Students catch giving spirit



    Although many “Scrooges” still exist in the world, many BYU students are full of the “giving spirit” of Christmas.

    Many BYU students make Christmas time a season of serving others and giving of themselves. By working at a local food bank, gathering gifts for a needy family or just singing Christmas carols to others, students look forward to the holiday season as an opportunity to serve.

    Joseph Farnsworth, 23, a junior from Orem majoring in psychology, said when he serves others he remembers what Christmas is all about.

    “I feel like I’m doing something Christ would do and it helps me to feel less selfish and remember the true meaning of Christmas,” Farnsworth said.
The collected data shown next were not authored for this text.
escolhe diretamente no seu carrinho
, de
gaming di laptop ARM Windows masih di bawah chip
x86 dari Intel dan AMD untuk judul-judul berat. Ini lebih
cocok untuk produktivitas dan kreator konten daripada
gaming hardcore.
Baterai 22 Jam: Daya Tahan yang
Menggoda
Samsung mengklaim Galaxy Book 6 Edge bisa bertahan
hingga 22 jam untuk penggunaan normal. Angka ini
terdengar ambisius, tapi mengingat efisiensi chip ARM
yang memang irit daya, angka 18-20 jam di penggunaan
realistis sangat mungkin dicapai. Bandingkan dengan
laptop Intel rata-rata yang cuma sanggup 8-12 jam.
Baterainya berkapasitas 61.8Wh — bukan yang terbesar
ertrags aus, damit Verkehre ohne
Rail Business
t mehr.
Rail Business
    One of the most popular ways to serve others during Christmas is to do a “sub-for-Santa” activity. Many students are quick to remember past years when they helped collect and deliver Christmas presents to those in need.
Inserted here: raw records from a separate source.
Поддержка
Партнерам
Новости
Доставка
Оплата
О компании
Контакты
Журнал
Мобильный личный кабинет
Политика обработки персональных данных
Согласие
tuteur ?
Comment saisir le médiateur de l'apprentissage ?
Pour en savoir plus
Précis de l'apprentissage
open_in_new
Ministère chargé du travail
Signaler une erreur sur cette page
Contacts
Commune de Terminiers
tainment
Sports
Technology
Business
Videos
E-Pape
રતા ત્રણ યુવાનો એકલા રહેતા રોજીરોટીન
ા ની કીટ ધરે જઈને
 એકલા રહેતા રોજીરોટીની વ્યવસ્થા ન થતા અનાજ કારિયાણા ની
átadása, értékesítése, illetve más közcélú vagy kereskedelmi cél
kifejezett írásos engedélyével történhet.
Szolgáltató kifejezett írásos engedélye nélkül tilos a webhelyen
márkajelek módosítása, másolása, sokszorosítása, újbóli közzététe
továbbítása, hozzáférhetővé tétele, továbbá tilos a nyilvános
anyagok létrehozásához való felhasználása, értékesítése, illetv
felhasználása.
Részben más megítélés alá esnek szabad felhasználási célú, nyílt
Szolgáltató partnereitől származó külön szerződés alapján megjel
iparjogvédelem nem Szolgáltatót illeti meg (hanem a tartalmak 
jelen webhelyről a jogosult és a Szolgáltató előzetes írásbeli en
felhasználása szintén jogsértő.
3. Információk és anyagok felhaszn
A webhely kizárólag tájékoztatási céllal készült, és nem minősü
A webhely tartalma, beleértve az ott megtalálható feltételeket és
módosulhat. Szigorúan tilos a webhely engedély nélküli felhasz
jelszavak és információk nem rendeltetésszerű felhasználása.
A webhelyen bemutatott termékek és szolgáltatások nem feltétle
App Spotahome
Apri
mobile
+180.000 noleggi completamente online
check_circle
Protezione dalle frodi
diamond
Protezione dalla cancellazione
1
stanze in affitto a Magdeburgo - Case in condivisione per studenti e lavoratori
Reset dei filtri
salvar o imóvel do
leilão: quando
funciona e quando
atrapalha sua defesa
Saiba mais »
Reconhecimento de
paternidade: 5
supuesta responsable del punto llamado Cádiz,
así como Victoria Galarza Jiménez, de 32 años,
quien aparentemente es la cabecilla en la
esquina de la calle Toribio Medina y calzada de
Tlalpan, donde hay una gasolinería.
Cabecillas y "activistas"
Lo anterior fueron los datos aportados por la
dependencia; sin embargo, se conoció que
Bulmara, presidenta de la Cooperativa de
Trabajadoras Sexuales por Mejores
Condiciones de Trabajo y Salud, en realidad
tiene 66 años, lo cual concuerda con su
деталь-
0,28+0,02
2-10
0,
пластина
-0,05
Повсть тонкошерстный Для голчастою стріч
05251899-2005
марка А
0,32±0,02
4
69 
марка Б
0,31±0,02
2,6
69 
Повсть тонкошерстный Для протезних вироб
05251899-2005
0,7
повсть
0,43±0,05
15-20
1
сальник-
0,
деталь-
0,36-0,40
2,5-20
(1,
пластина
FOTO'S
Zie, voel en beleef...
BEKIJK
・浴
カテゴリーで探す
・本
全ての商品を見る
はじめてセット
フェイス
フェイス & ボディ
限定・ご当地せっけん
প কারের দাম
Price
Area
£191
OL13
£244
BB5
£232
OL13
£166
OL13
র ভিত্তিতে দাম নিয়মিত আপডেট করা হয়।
    Heather Hiatt, 21, a senior form Eureka, Calif. majoring in humanities, still remembers a Christmas when she was only nine years old.

    “We got a bunch of toys and dropped them off for a needy family in our ward that had a lot of kids. I felt good,” Hiatt said.
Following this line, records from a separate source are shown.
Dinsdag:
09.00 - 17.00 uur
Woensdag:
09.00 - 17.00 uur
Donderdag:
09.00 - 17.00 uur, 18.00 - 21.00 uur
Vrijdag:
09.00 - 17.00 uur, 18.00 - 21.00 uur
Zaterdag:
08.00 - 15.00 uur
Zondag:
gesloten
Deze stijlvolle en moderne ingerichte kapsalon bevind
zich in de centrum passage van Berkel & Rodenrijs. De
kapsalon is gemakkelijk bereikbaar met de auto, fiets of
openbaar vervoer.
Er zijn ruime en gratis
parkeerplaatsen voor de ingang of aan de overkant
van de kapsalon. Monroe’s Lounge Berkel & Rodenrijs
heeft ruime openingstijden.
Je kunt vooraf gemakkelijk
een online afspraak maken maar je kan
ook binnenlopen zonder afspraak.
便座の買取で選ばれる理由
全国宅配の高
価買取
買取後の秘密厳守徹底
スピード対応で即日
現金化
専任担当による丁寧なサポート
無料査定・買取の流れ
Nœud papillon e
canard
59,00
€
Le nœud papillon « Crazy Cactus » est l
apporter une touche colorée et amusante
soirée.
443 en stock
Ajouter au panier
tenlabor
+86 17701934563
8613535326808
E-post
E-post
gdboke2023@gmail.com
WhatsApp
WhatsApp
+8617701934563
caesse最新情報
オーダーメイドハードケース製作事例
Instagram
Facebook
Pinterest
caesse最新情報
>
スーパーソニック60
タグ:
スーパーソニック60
    Matt Walker, 19, a freshman from Boise, Idaho with an undeclared major, said people in need receive the “sub-for-Santa” help with gratitude.

    “I thought that they’d be embarrassed because it was awkward for them to take the stuff, but it turned out … they were gracious about it,” Walker said.

    Another popular form of Christmas service among BYU students is “the twelve days of Christmas.” In this activity, a treat or gift is left at someone’s doorstep each of the twelve days preceding Christmas. Amanda Toskovich, 20, a junior from Randolph, N.J. majoring in recreational management said it was fun secretly brightening others during the holidays.

    “You get to be a part of it, but you’re not taking all the credit,” Toskovich said. Carolyn Naegle, 19, a sophomore from Pleasanton, Calif. majoring in nutritional science, said her family gives sack lunches to the homeless


    “It’s neat to see their faces because they’re so surprised that people are thinking of them during the holidays,” Naegle said.

    Many opportunities to serve can come within the family unit. Kent Curtis, 26, a senior from Springville majoring in political science, said one Christmas he bought a really nice present for his little sister.

    “I wanted my little sister to have a talent, so I went out and bought a nice guitar. I labeled it ‘from Santa,’ my parents didn’t even know who it was from” Curtis said.

    Students who serve during the holidays all agree the spirit of service is the solution to avoid being a scrooge.